One thing nature does, it offers such an infinite amount of stimulus, so many things to look at, to hear, smell, touch, that one is quickly overwhelmed. It is amazing that I can feel calmer in the city (which has a reputation for chaos) and then I can drive out to the Catskills, and sit there in my chair in total silence and feel crazy in my head. It really bothered me that I couldn’t enjoy the “peacefulness” of nature. But, I know one thing. It takes time, my friends. Time. So I knew. I said to myself:

When I first went to live on a Kibbutz in Israel over ten years ago (yes it is true, I did!), I remember I went crazy for the first two weeks. I knew that my stay was planned for at least six months (I ended up staying for 10 months), and already at two weeks I was jumping out of my skull with boredom. There was nothing to do. I’d wake up at dawn, go to work in one of my various outdoor jobs, finish by 2 or 3PM and have the entire rest of the afternoon and evening off.  What was I supposed to do with all this time? I was so painfully aware of TIME, I was drowning in it.

But then, something happened. I don’t even remember how it happened or when exactly. I only know that somewhere inside of me, my metabolism started to slow down. I started to somehow match the rhythms of the world around me. Kibbutz life is so much slower than U.S. life, particularly in the city, but really almost anywhere in the U.S. On a kibbutz, if you are walking and suddenly you decide to stop for a moment and just look around, or gaze at at tree, or watch an ant carrying a piece of food, this is accepted behavior. In NYC, however, you have to fight to achieve this quality of slowed rhythm. The city is just too frenzied to encourage that kind of attention.

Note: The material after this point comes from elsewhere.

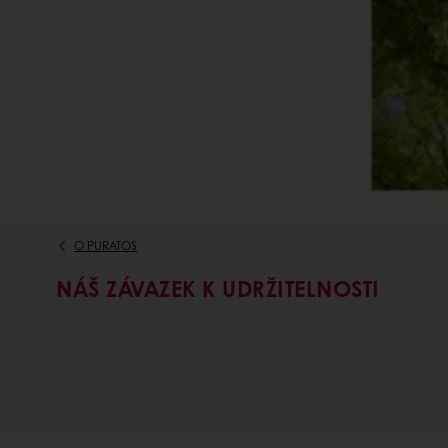
O PURATOS
NÁŠ ZÁVAZEK K UDRŽITELNOSTI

On the kibbutz, after I had that “click” and slowed down to the pace of the life around me, I found a whole new world open up to me. I could write and write about this new world, but let’s suffice it to say (for now) that it is out there, waiting to be witnessed at every moment.

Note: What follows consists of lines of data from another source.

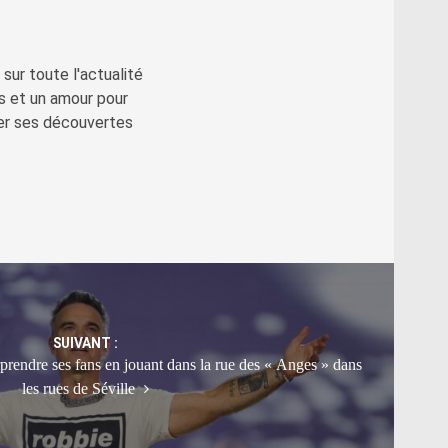
sur toute l'actualité
s et un amour pour
ger ses découvertes
SUIVANT :
rendre ses fans en jouant dans la rue des « Anges » dans
les rues de Séville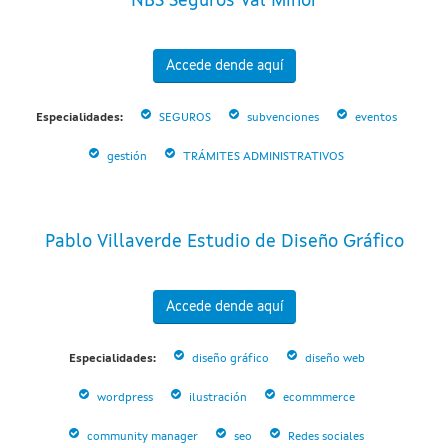
NBS Seguros Val Miñor
Accede dende aquí
Especialidades:
SEGUROS
subvenciones
eventos
gestión
TRÁMITES ADMINISTRATIVOS
Pablo Villaverde Estudio de Diseño Gráfico
Accede dende aquí
Especialidades:
diseño gráfico
diseño web
wordpress
ilustración
ecommmerce
community manager
seo
Redes sociales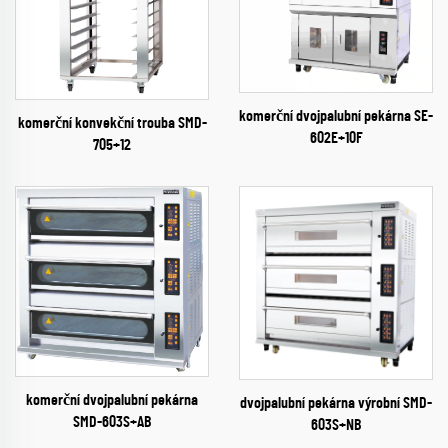
komerční dvojpalubní pekárna SE-
komerční konvekční trouba SMD-
602E+10F
705+12
komerční dvojpalubní pekárna
dvojpalubní pekárna výrobní SMD-
SMD-603S+AB
603S+NB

Back in the Catskills, sitting there in my cheap canvas chair from Target, surrounded by the amazing natural world, I began to mellow out. I felt my breath slowing down. I felt the chaos of my thoughts relaxing their hold on me. Slowly, as if I was coming out of a stupor, I began to look around me and to see things. I began to actually see things as if for the very first time.

And then, later, after spending the night sleeping outdoors under the stars, I was awakened by the sounds of birds chirping. My eyes still closed with sleep, I listened in to the birds. I’d heard chirping before, but this time I really found that I was listening. It was a more active process. I could hear the birds talking back and forth, back and forth. First one would chirp in a particular pitch three times, and then the other would respond with two chirps in a different pitch. Then the first would reply with three chirps again. And then the second would respond with four chirps. And so on and so forth. The birds were talking! And I was listening! At last, I was concentrating!